I think about what Jesus said about false teachers, people who who present false teaching -- untruthful, baseless teaching. He warned his followers about it. And he said, "You will know them by their fruit." And what that really means is, you'll know them by their work product. Okay, so how do you know a false teacher? Well, they teach false things. That's basically what he's saying. So if you hear the false teaching, you know you're listening to a false teacher. And of course that means that you need to be able to recognize it, when you hear it or see it. And we're not always think good at it. But that is how you know them. Some people interpret that differently. And they think that if you see a person who behaves badly -- stealing from the coffers, or being otherwise corrupt, that's how you know them. But that isn't how you know them. You know them by their fruit, their work product. And that means that when somebody's making something beautiful, I think somebody's telling the truth and doing something beautiful and truthful, that says something very real about them. It really does. I'm sure it is at least as real, and perhaps even more real, than the ugliness that they're harboring, that they've given into, that they've been led astray by, that they have tripped over and fallen into and mired themselves in. That probably has something to do with Jesus telling us that when our brothers and sisters fall into these pits, we are to help them out. That it's not really them. It's not who they really are. That they can be shown the error of their ways, they can be shown the better way, and they can be given an opportunity to rise up out of that, shake it off, wash it off, turn from it, reject it, speak against it, call it what it is, tell the truth about it, and go a better way.
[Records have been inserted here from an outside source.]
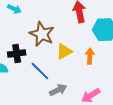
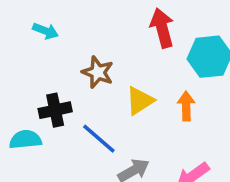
brown star: (42, 34) -> (98, 72), size x0.7

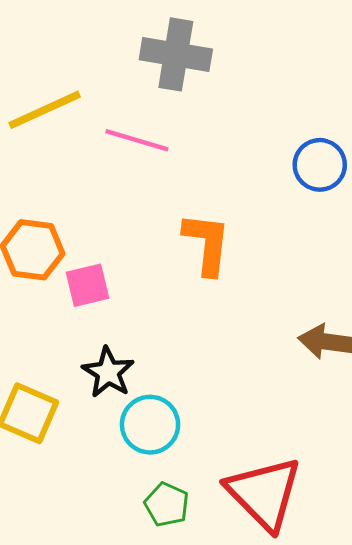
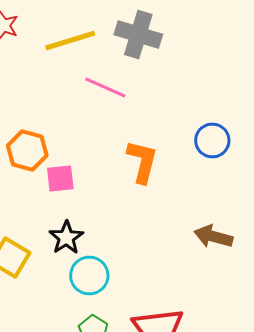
yellow line: (45, 110) -> (70, 40), moved
blue circle: (320, 165) -> (212, 140), moved

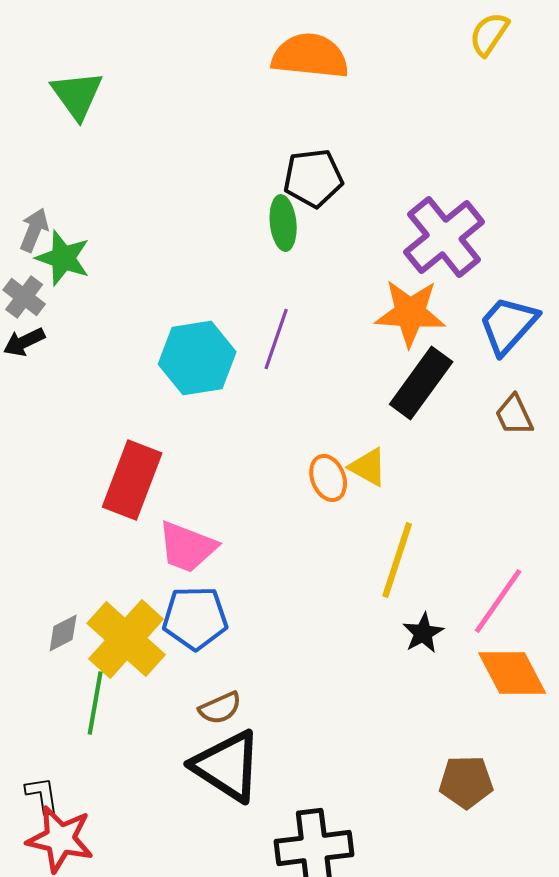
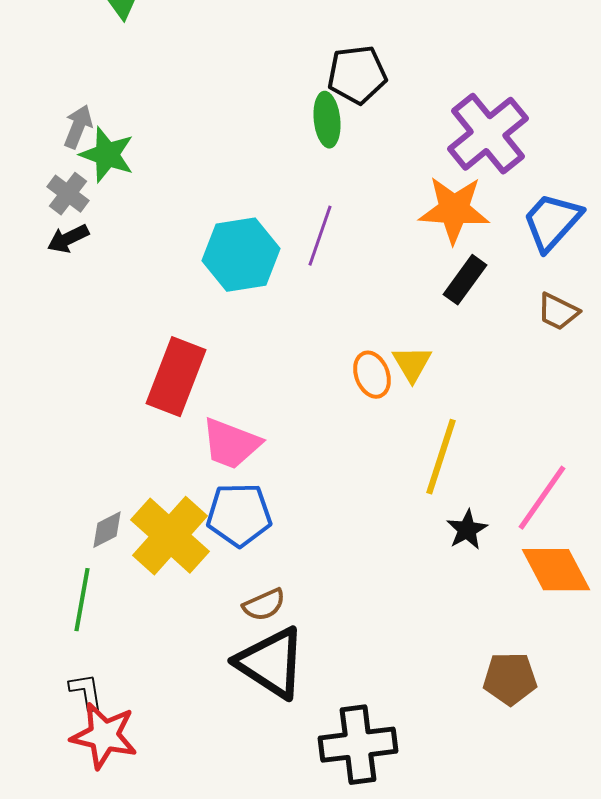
black rectangle: (421, 383) -> (465, 280), size x0.7
brown trapezoid: (514, 415) -> (558, 312), turned -39
yellow triangle: (368, 467) -> (412, 364), turned 30
green line: (95, 703) -> (82, 600), moved

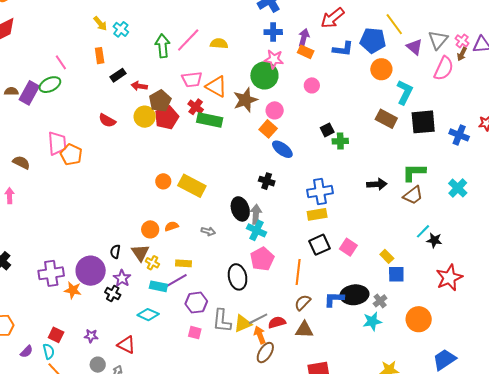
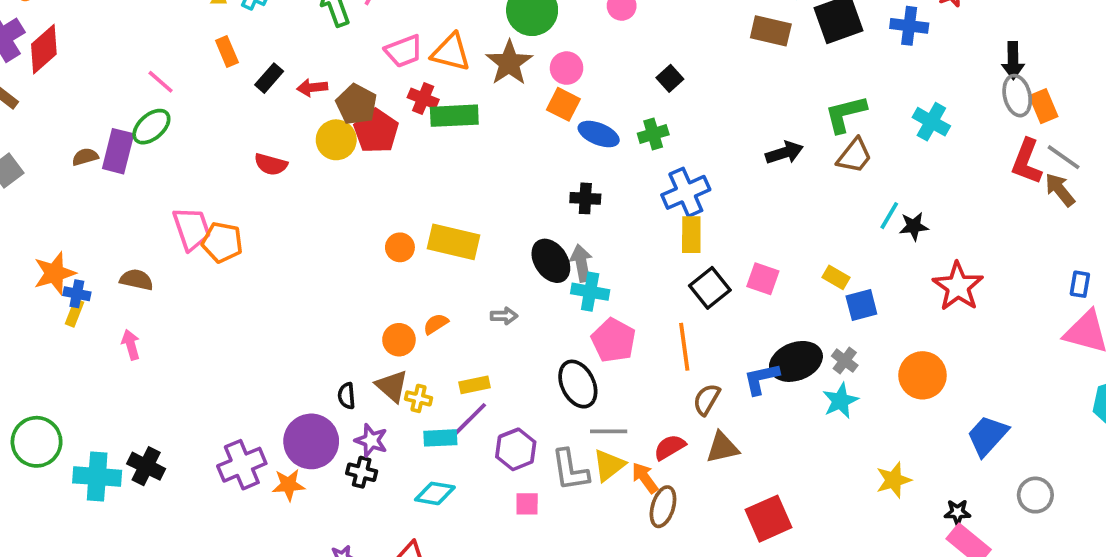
green cross: (340, 141) -> (653, 134), moved
yellow rectangle: (317, 214) -> (691, 235), turned -66
gray line: (258, 319) -> (609, 431), moved, turned 42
Consider this: Second Corinthians 5:21 says something that I think is pretty profound. "For he (God) made Him who knew no sin (that's Jesus) to be sin for us, that we might become the righteousness of God in Him." Now, whatever else that might mean, I think one takeaway is that we are not our sin. If Jesus was made sin for us, then we can't say we are sin, we are our sin, we are our sins. I think that's relevant to what we're talking about here. Our identity is not the mistakes we've made, or things we've done wrong, even are very willful choices. That is not who we are. And that's not how God sees us, or describes us. That is why we cannot simply make enemies out of people, because we don't agree with them, or they're saying things that we hate. My philosophy has always been that I don't make anybody into an enemy. If they're my enemy, it's because they have made themselves my enemy -- they've chosen to be my enemy, not because I made them my enemy. Does that make sense? I hope it does. If somebody has decided that they don't want to associate with me, that they reject me, that they hate me, they're going to have to choose it. It's not going to be because I chose it. I want to choose love. And I want to leave doors open. And I want to be the sort of person that somebody can come back to and say, 'You remember that time at the graduation party when I was spouting that anti-semitic BS? And you really let me have it. Remember that? Well, I just want to thank you." That can happen. It could happen. I think deep down I'm the person who believes that it's worthwhile to keep open the possibility that that can happen.

Outro (with music): Peace, love and understanding.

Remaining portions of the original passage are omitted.